> [Work task] Reproduce each line, exactly, from the one containing "How It Works" through the end of the material. Exclude pictures.
Content starts
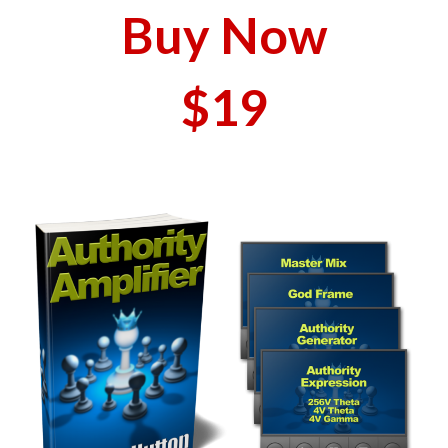
Buy Now
$19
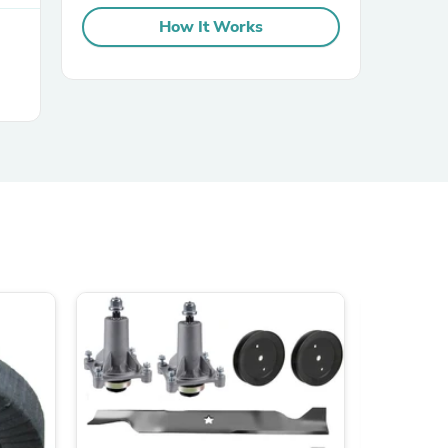
How It Works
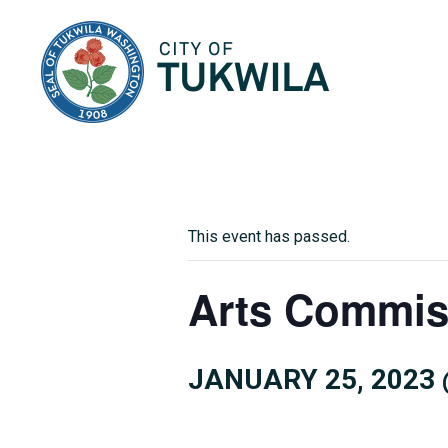
City of Tukwila
This event has passed.
Arts Commis
JANUARY 25, 2023 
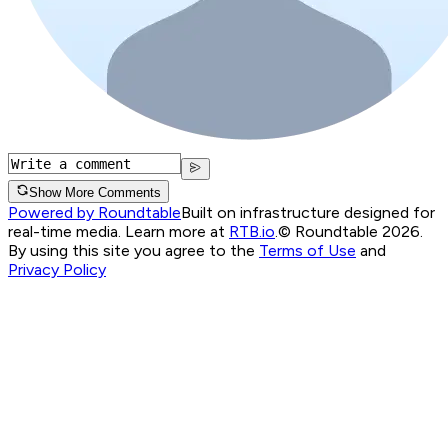
Show More Comments
Powered by Roundtable
Built on infrastructure designed for
real-time media. Learn more at
RTB.io
.
© Roundtable 2026.
By using this site you agree to the
Terms of Use
and
Privacy Policy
Content ends
> [Answer space]
How It Works
City of Tukwila
This event has passed.
Arts Commis
JANUARY 25, 2023 
Show More Comments
Powered by Roundtable
Built on infrastructure designed for
real-time media. Learn more at
RTB.io
.
© Roundtable 2026.
By using this site you agree to the
Terms of Use
and
Privacy Policy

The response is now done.